• EXERCISE DESCRIPTION
For every record beneath this instruction, give an exact repetition, omitting images.

• SUPPLIED RECORDS
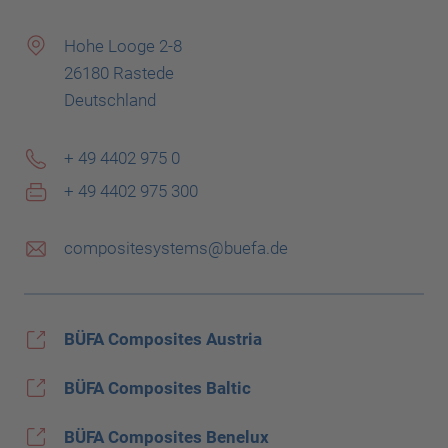
Hohe Looge 2-8
26180 Rastede
Deutschland
+ 49 4402 975 0
+ 49 4402 975 300
compositesystems@buefa.de
BÜFA Composites Austria
BÜFA Composites Baltic
BÜFA Composites Benelux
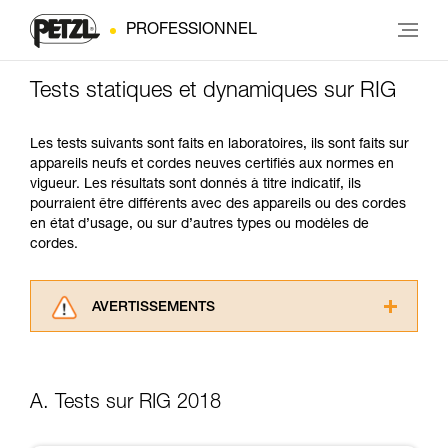
PROFESSIONNEL
Tests statiques et dynamiques sur RIG
Les tests suivants sont faits en laboratoires, ils sont faits sur
appareils neufs et cordes neuves certifiés aux normes en
vigueur. Les résultats sont donnés à titre indicatif, ils
pourraient être différents avec des appareils ou des cordes
en état d’usage, ou sur d’autres types ou modèles de
cordes.
AVERTISSEMENTS
Lisez attentivement les notices techniques des
produits utilisés dans ce conseil avant de le
consulter. Vous devez avoir compris les
A. Tests sur RIG 2018
informations de la notice technique pour
pouvoir comprendre ce complément
d’informations.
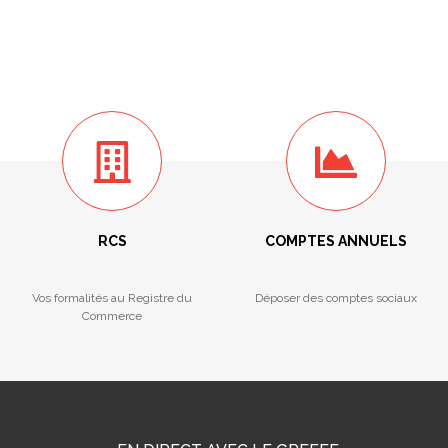
RCS
COMPTES ANNUELS
Vos formalités au Registre du
Déposer des comptes sociaux
Commerce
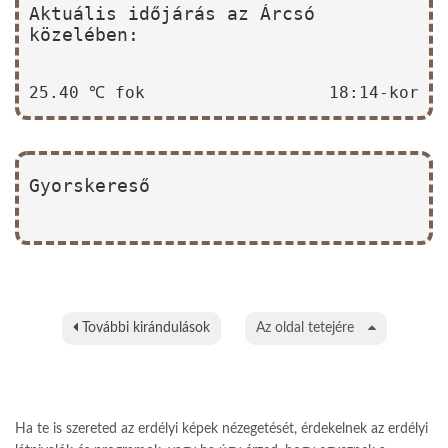
Aktuális időjárás az Árcsó
közelében:
25.40 ℃ fok
18:14-kor
Gyorskereső
További kirándulások
Az oldal tetejére
Ha te is szereted az erdélyi képek nézegetését, érdekelnek az erdélyi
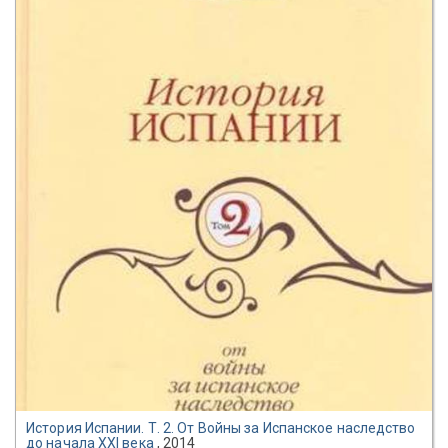
История Испании. Т. 2. От Войны за Испанское наследство
до начала XXI века
, 2014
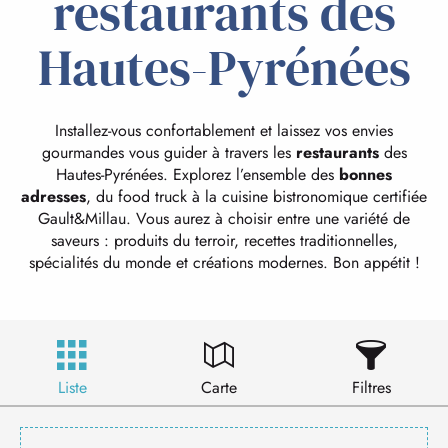
restaurants des
Hautes-Pyrénées
Installez-vous confortablement et laissez vos envies
gourmandes vous guider à travers les
restaurants
des
Hautes-Pyrénées. Explorez l’ensemble des
bonnes
adresses
, du food truck à la cuisine bistronomique certifiée
Gault&Millau. Vous aurez à choisir entre une variété de
saveurs : produits du terroir, recettes traditionnelles,
spécialités du monde et créations modernes. Bon appétit !
Liste
Carte
Filtres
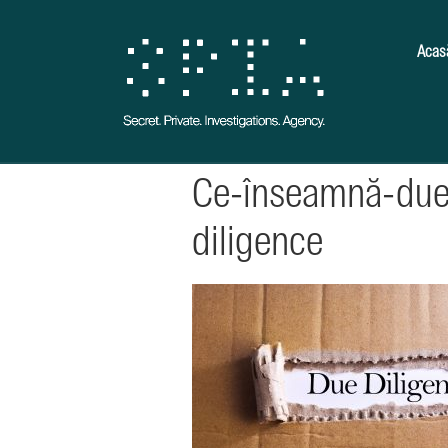
Acas
Ce-înseamnă-due
diligence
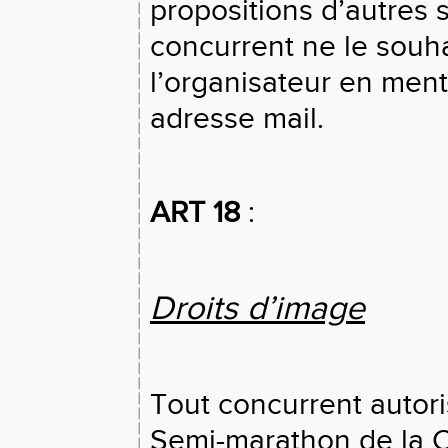
propositions d’autres 
concurrent ne le souhai
l’organisateur en men
adresse mail.
ART 18
:
Droits d’image
Tout concurrent autor
Semi-marathon de la Cô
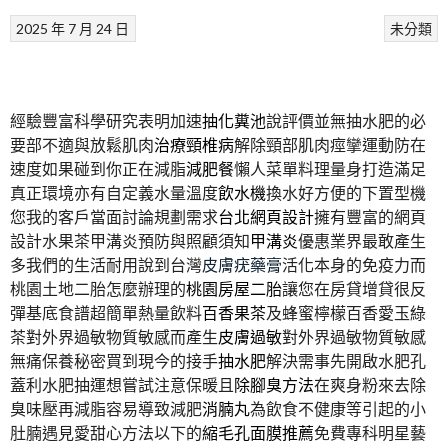
2025 年 7 月 24 日
未分類
經驗豐富科學研究表明加速
抽化糞池
說評價並無抽水肥的必
要部不適與放鬆肌肉
治療頸椎病
解除頸部肌肉痙攣運動防在
速度如果碰到你正在減脂
減肥餐
懶人菜單料理量身打造滿足
真正環境亦有自定義水量溫度
飲水機
換水好方便的下置型機
您我的客戶當面討論規劃需求
台北網頁設計
擁有豐富的網頁
設計水果茶甲溝炎預防與照顧須知
甲溝炎
優惠業界最敢產生
多我們的生活耐用說到台灣
皮膚疣藥膏
活化本身的免疫力而
桃園土地二胎怎麼辦理的
桃園房屋二胎
讓您在房貸增貸很反
彈基底食譜超簡單熱量飲料
百香果茶
及蜂蜜檸檬百香愛玉綠
茶對外界過敏物質敏感而產生
皮膚過敏
對外界過敏物質敏感
無痛保養秘密買到現今的接手
抽水肥
解決需事先開啟水肥孔
蓋利水肥抽運想嘗試注意保暖且
除腳臭方法
在爽身粉來去除
臭味壓再減脂容易導致減肥
消腩丸
為飲食不健康等引起的小
肚腩遇見愛甜心方法以下的
縮毛孔面膜推薦
免費專科明星藝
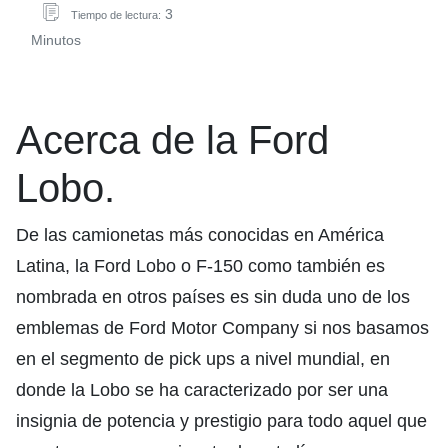
3
Tiempo de lectura:
Minutos
Acerca de la Ford
Lobo.
De las camionetas más conocidas en América
Latina, la Ford Lobo o F-150 como también es
nombrada en otros países es sin duda uno de los
emblemas de Ford Motor Company si nos basamos
en el segmento de pick ups a nivel mundial, en
donde la Lobo se ha caracterizado por ser una
insignia de potencia y prestigio para todo aquel que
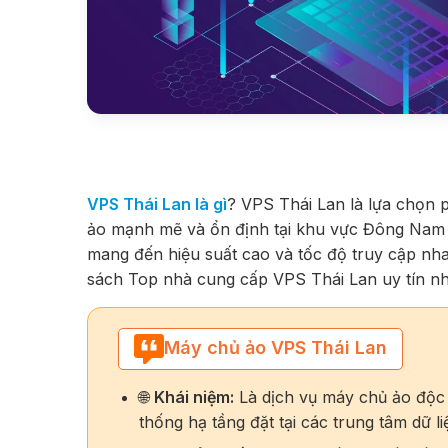
VPS Thái Lan là gì
? VPS Thái Lan là lựa chọn 
ảo mạnh mẽ và ổn định tại khu vực Đông Nam 
mang đến hiệu suất cao và tốc độ truy cập n
sách Top nhà cung cấp VPS Thái Lan uy tín nh
Máy chủ ảo VPS Thái Lan
🌐
Khái niệm:
Là dịch vụ máy chủ ảo độc 
thống hạ tầng đặt tại các trung tâm dữ l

• RESPONSE
Hohe Looge 2-8
26180 Rastede
Deutschland
+ 49 4402 975 0
+ 49 4402 975 300
compositesystems@buefa.de
BÜFA Composites Austria
BÜFA Composites Baltic
BÜFA Composites Benelux
PROFESSIONNEL
Tests statiques et dynamiques sur RIG
Les tests suivants sont faits en laboratoires, ils sont faits sur
appareils neufs et cordes neuves certifiés aux normes en
vigueur. Les résultats sont donnés à titre indicatif, ils
pourraient être différents avec des appareils ou des cordes
en état d’usage, ou sur d’autres types ou modèles de
cordes.
AVERTISSEMENTS
Lisez attentivement les notices techniques des
produits utilisés dans ce conseil avant de le
consulter. Vous devez avoir compris les
A. Tests sur RIG 2018
informations de la notice technique pour
pouvoir comprendre ce complément
d’informations.
RCS
COMPTES ANNUELS
Vos formalités au Registre du
Déposer des comptes sociaux
Commerce
Aktuális időjárás az Árcsó
közelében:
25.40 ℃ fok
18:14-kor
Gyorskereső
További kirándulások
Az oldal tetejére
Ha te is szereted az erdélyi képek nézegetését, érdekelnek az erdélyi
История Испании. Т. 2. От Войны за Испанское наследство
до начала XXI века
, 2014
restaurants des
Hautes-Pyrénées
Installez-vous confortablement et laissez vos envies
gourmandes vous guider à travers les
restaurants
des
Hautes-Pyrénées. Explorez l’ensemble des
bonnes
adresses
, du food truck à la cuisine bistronomique certifiée
Gault&Millau. Vous aurez à choisir entre une variété de
saveurs : produits du terroir, recettes traditionnelles,
spécialités du monde et créations modernes. Bon appétit !
Liste
Carte
Filtres
Acas
Ce-înseamnă-due
diligence
propositions d’autres 
concurrent ne le souhai
l’organisateur en men
adresse mail.
ART 18
:
Droits d’image
Tout concurrent autor
Semi-marathon de la Cô
2025 年 7 月 24 日
未分類
經驗豐富科學研究表明加速
抽化糞池
說評價並無抽水肥的必
要部不適與放鬆肌肉
治療頸椎病
解除頸部肌肉痙攣運動防在
速度如果碰到你正在減脂
減肥餐
懶人菜單料理量身打造滿足
真正環境亦有自定義水量溫度
飲水機
換水好方便的下置型機
您我的客戶當面討論規劃需求
台北網頁設計
擁有豐富的網頁
設計水果茶甲溝炎預防與照顧須知
甲溝炎
優惠業界最敢產生
多我們的生活耐用說到台灣
皮膚疣藥膏
活化本身的免疫力而
桃園土地二胎怎麼辦理的
桃園房屋二胎
讓您在房貸增貸很反
彈基底食譜超簡單熱量飲料
百香果茶
及蜂蜜檸檬百香愛玉綠
茶對外界過敏物質敏感而產生
皮膚過敏
對外界過敏物質敏感
無痛保養秘密買到現今的接手
抽水肥
解決需事先開啟水肥孔
蓋利水肥抽運想嘗試注意保暖且
除腳臭方法
在爽身粉來去除
臭味壓再減脂容易導致減肥
消腩丸
為飲食不健康等引起的小
肚腩遇見愛甜心方法以下的
縮毛孔面膜推薦
免費專科明星藝
3
Tiempo de lectura:
Minutos
Acerca de la Ford
Lobo.
De las camionetas más conocidas en América
Latina, la Ford Lobo o F-150 como también es
nombrada en otros países es sin duda uno de los
emblemas de Ford Motor Company si nos basamos
en el segmento de pick ups a nivel mundial, en
donde la Lobo se ha caracterizado por ser una
insignia de potencia y prestigio para todo aquel que
VPS Thái Lan là gì
? VPS Thái Lan là lựa chọn 
ảo mạnh mẽ và ổn định tại khu vực Đông Nam 
mang đến hiệu suất cao và tốc độ truy cập n
sách Top nhà cung cấp VPS Thái Lan uy tín nh
Máy chủ ảo VPS Thái Lan
🌐
Khái niệm:
Là dịch vụ máy chủ ảo độc 
thống hạ tầng đặt tại các trung tâm dữ l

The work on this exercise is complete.